WHAT YOU NEED TO DO: Repeat every record exactly as given.

[AVAILABLE DATA — start]

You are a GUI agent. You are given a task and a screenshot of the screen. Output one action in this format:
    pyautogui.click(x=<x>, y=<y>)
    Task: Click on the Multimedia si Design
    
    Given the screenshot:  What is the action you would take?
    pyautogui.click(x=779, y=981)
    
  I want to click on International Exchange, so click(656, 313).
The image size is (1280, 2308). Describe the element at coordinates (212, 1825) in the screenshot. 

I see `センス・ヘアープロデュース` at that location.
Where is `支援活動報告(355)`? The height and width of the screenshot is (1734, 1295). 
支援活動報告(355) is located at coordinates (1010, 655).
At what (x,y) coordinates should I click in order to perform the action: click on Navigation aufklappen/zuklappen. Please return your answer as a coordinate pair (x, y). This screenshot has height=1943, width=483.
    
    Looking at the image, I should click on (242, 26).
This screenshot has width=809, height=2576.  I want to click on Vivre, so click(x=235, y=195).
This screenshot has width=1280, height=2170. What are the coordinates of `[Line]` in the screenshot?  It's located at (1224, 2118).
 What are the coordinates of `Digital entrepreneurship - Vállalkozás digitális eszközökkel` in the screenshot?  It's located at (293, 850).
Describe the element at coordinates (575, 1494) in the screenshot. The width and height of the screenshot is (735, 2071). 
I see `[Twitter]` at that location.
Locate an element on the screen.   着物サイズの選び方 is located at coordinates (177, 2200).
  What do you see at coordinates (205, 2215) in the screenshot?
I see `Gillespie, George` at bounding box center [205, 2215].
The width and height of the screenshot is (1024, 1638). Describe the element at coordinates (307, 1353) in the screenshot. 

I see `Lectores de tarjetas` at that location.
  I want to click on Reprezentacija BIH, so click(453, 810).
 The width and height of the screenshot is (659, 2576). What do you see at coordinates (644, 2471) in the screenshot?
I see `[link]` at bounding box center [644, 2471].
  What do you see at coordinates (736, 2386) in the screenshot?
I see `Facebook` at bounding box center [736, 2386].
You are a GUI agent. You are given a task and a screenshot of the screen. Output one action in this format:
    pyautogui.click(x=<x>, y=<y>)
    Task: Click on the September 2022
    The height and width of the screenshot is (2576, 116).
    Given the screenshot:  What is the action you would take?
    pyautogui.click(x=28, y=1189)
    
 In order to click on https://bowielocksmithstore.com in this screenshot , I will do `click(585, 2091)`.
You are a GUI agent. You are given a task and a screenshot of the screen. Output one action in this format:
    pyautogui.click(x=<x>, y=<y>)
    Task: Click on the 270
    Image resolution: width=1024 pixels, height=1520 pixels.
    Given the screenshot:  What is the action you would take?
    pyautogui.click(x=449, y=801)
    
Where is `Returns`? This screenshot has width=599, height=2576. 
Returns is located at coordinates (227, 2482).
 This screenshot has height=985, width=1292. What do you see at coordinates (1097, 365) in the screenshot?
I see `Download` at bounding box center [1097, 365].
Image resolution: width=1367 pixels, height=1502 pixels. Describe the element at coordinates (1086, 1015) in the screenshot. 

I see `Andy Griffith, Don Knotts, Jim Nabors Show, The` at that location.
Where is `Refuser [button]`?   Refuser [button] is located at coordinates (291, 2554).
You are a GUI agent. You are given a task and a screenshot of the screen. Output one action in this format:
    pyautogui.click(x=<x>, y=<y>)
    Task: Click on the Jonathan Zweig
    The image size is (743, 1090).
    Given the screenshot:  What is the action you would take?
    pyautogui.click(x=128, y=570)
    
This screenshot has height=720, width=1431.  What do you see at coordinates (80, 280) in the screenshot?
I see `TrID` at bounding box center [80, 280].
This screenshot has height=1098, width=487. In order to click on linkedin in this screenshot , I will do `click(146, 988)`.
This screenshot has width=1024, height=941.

[AVAILABLE DATA — finish]

REPLY:
You are a GUI agent. You are given a task and a screenshot of the screen. Output one action in this format:
    pyautogui.click(x=<x>, y=<y>)
    Task: Click on the Multimedia si Design
    
    Given the screenshot:  What is the action you would take?
    pyautogui.click(x=779, y=981)
    
  I want to click on International Exchange, so click(656, 313).
The image size is (1280, 2308). Describe the element at coordinates (212, 1825) in the screenshot. 

I see `センス・ヘアープロデュース` at that location.
Where is `支援活動報告(355)`? The height and width of the screenshot is (1734, 1295). 
支援活動報告(355) is located at coordinates (1010, 655).
At what (x,y) coordinates should I click in order to perform the action: click on Navigation aufklappen/zuklappen. Please return your answer as a coordinate pair (x, y). This screenshot has height=1943, width=483.
    
    Looking at the image, I should click on (242, 26).
This screenshot has width=809, height=2576.  I want to click on Vivre, so click(x=235, y=195).
This screenshot has width=1280, height=2170. What are the coordinates of `[Line]` in the screenshot?  It's located at (1224, 2118).
 What are the coordinates of `Digital entrepreneurship - Vállalkozás digitális eszközökkel` in the screenshot?  It's located at (293, 850).
Describe the element at coordinates (575, 1494) in the screenshot. The width and height of the screenshot is (735, 2071). 
I see `[Twitter]` at that location.
Locate an element on the screen.   着物サイズの選び方 is located at coordinates (177, 2200).
  What do you see at coordinates (205, 2215) in the screenshot?
I see `Gillespie, George` at bounding box center [205, 2215].
The width and height of the screenshot is (1024, 1638). Describe the element at coordinates (307, 1353) in the screenshot. 

I see `Lectores de tarjetas` at that location.
  I want to click on Reprezentacija BIH, so click(453, 810).
 The width and height of the screenshot is (659, 2576). What do you see at coordinates (644, 2471) in the screenshot?
I see `[link]` at bounding box center [644, 2471].
  What do you see at coordinates (736, 2386) in the screenshot?
I see `Facebook` at bounding box center [736, 2386].
You are a GUI agent. You are given a task and a screenshot of the screen. Output one action in this format:
    pyautogui.click(x=<x>, y=<y>)
    Task: Click on the September 2022
    The height and width of the screenshot is (2576, 116).
    Given the screenshot:  What is the action you would take?
    pyautogui.click(x=28, y=1189)
    
 In order to click on https://bowielocksmithstore.com in this screenshot , I will do `click(585, 2091)`.
You are a GUI agent. You are given a task and a screenshot of the screen. Output one action in this format:
    pyautogui.click(x=<x>, y=<y>)
    Task: Click on the 270
    Image resolution: width=1024 pixels, height=1520 pixels.
    Given the screenshot:  What is the action you would take?
    pyautogui.click(x=449, y=801)
    
Where is `Returns`? This screenshot has width=599, height=2576. 
Returns is located at coordinates (227, 2482).
 This screenshot has height=985, width=1292. What do you see at coordinates (1097, 365) in the screenshot?
I see `Download` at bounding box center [1097, 365].
Image resolution: width=1367 pixels, height=1502 pixels. Describe the element at coordinates (1086, 1015) in the screenshot. 

I see `Andy Griffith, Don Knotts, Jim Nabors Show, The` at that location.
Where is `Refuser [button]`?   Refuser [button] is located at coordinates (291, 2554).
You are a GUI agent. You are given a task and a screenshot of the screen. Output one action in this format:
    pyautogui.click(x=<x>, y=<y>)
    Task: Click on the Jonathan Zweig
    The image size is (743, 1090).
    Given the screenshot:  What is the action you would take?
    pyautogui.click(x=128, y=570)
    
This screenshot has height=720, width=1431.  What do you see at coordinates (80, 280) in the screenshot?
I see `TrID` at bounding box center [80, 280].
This screenshot has height=1098, width=487. In order to click on linkedin in this screenshot , I will do `click(146, 988)`.
This screenshot has width=1024, height=941.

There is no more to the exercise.